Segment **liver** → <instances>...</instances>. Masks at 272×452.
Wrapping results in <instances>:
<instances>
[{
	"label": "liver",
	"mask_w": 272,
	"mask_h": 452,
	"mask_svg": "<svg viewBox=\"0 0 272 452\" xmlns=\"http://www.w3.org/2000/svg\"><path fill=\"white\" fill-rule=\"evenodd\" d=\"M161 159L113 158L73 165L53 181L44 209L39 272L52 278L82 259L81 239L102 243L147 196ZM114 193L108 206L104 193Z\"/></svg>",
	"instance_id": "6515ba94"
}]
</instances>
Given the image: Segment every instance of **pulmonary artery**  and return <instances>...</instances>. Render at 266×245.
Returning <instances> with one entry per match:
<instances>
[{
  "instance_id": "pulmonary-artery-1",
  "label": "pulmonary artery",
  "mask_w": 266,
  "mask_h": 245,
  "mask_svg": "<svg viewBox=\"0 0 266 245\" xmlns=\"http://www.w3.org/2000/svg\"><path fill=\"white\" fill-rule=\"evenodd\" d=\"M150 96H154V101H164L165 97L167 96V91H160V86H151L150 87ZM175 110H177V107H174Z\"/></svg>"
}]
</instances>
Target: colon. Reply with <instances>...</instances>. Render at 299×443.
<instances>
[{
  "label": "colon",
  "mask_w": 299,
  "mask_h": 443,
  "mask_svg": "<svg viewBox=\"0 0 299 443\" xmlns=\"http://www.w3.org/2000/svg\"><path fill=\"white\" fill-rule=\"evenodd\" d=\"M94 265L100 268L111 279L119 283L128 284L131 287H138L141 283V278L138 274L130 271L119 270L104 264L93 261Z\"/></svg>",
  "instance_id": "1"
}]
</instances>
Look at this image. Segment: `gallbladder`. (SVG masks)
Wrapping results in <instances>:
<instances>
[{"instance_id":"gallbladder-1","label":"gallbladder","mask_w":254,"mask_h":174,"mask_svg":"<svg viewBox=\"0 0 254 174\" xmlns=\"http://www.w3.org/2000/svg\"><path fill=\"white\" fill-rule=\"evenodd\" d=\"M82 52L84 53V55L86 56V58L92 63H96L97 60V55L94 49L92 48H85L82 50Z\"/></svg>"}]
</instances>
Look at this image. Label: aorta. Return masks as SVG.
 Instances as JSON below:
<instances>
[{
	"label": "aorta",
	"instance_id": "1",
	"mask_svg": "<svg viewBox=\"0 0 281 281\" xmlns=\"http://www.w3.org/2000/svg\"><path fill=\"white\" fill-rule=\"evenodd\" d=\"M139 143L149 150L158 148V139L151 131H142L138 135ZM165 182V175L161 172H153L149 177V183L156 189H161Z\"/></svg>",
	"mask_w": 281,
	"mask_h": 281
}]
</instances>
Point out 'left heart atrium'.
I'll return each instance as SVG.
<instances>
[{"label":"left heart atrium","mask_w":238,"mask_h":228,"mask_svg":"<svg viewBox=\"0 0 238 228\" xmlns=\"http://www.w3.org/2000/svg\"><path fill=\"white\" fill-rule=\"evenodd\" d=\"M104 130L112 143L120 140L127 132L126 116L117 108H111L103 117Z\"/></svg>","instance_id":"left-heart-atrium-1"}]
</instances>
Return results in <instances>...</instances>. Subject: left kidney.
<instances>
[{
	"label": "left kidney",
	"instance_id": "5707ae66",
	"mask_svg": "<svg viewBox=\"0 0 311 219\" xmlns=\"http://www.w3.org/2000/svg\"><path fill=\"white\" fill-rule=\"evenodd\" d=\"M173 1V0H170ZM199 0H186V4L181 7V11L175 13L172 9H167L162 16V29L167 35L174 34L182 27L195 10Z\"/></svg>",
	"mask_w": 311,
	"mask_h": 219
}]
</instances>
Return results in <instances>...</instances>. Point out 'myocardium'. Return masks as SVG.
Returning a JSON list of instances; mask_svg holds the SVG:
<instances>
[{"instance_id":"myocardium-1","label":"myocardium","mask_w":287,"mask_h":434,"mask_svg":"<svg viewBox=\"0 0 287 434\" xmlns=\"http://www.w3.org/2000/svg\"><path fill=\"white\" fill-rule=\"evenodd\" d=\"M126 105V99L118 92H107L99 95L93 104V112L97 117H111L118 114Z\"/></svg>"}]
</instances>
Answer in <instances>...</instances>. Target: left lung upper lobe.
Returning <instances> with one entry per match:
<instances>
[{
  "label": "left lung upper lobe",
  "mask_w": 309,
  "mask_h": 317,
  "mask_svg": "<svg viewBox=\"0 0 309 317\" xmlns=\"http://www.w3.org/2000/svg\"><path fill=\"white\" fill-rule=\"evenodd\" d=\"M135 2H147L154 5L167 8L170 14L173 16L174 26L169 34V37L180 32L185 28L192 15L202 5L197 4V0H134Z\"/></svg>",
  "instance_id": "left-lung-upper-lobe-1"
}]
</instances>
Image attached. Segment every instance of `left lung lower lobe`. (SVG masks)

#####

**What you have to do:** Only the line containing "Return results in <instances>...</instances>. Point" and the lines after it, through the end of the data, should be copied, exactly as they are.

**Output:**
Return results in <instances>...</instances>. Point out 'myocardium'. Return masks as SVG.
Returning a JSON list of instances; mask_svg holds the SVG:
<instances>
[{"instance_id":"myocardium-1","label":"myocardium","mask_w":287,"mask_h":434,"mask_svg":"<svg viewBox=\"0 0 287 434\" xmlns=\"http://www.w3.org/2000/svg\"><path fill=\"white\" fill-rule=\"evenodd\" d=\"M126 105V99L118 92H107L99 95L93 104V112L97 117H111L118 114Z\"/></svg>"}]
</instances>
Answer in <instances>...</instances>. Target: left lung upper lobe.
Returning <instances> with one entry per match:
<instances>
[{
  "label": "left lung upper lobe",
  "mask_w": 309,
  "mask_h": 317,
  "mask_svg": "<svg viewBox=\"0 0 309 317\" xmlns=\"http://www.w3.org/2000/svg\"><path fill=\"white\" fill-rule=\"evenodd\" d=\"M135 2H147L154 5L167 8L170 14L173 16L174 26L169 34V37L180 32L185 28L192 15L202 5L197 4V0H134Z\"/></svg>",
  "instance_id": "left-lung-upper-lobe-1"
}]
</instances>
Image attached. Segment every instance of `left lung lower lobe`. (SVG masks)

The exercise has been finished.